OK, so we looked like tourists, admittedly, but that never stopped them before. No-one was moving. We were rather pleased about that. We wandered around a little, from counter to counter.
All eyes were now on the doorway. I'm not tall, but a thickset man about my height and a woman who was surely his wife came through the entrance. A group of rather taller men walked in behind them. The man and his wife started looking at jewellery. The good stuff.
President Tito |
I was young and naïve, but I knew who it was. Everyone knew Tito in those days - at least, if you were a student of contemporary international relations, and I was. Feigning interest in another case of trinkets, I walked over for a closer look at him. You don't get chances to see memorable dictators from three metres away every day.

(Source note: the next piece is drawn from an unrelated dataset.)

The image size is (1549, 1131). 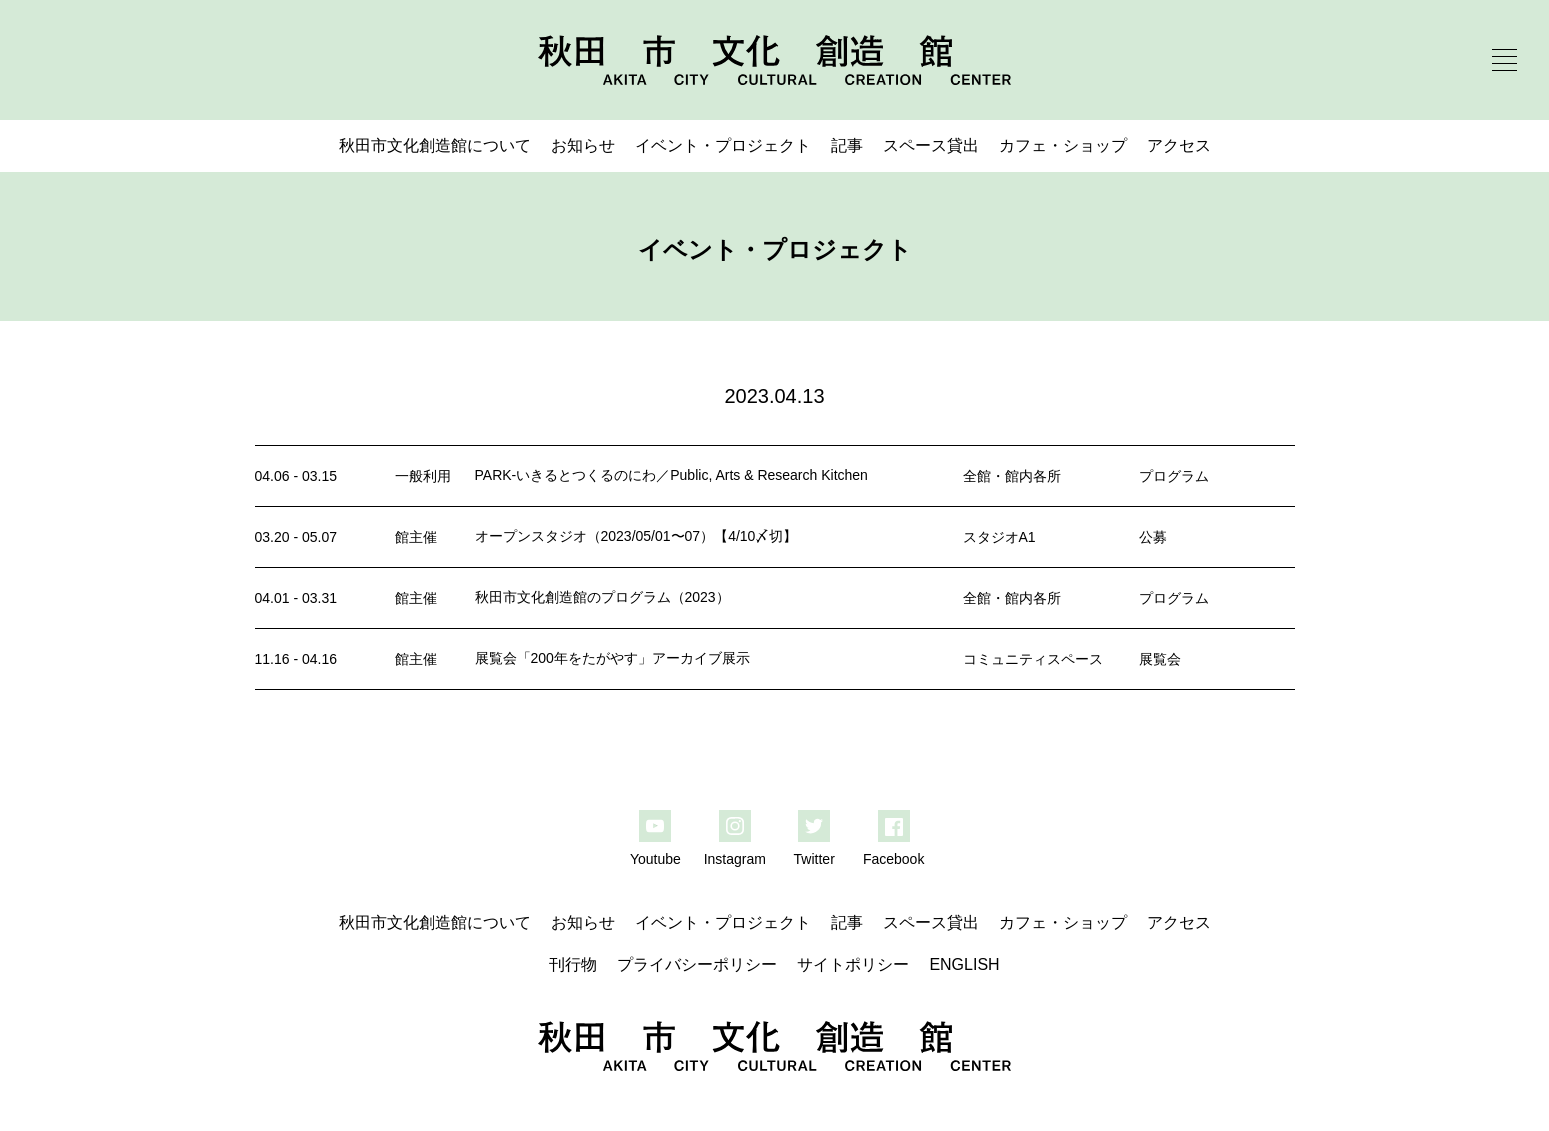 I want to click on カフェ・ショップ, so click(x=1063, y=145).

Tito turned his head and looked at me directly, neither with good humour nor aggressively. I do remember his eyes though. He wasn't a man you would want to cross. A phalanx of bodyguards intercepted me, watching my every move minutely, barring my way. I'm rather glad I didn't put my hand in my pocket for a handkerchief or anything.
"Let's get out of here," I said. "This is probably the only place in India where you can't get served!"
Not that I was buying anything like they were selling Tito's wife. The elegantly sari-clad memsahibs at their counters looked relieved at our departure. How we were allowed in at that time I'll never know.
But one thing's for sure. Security, even for dictators thousands would gleefully have run a knife through, and even on an unscheduled visit to buy some jewellery for his lady, was an awful lot different forty years ago from what it is today.
But one thing's for sure. Security, even for dictators thousands would gleefully have run a knife through, and even on an unscheduled visit to buy some jewellery for his lady, was an awful lot different forty years ago from what it is today.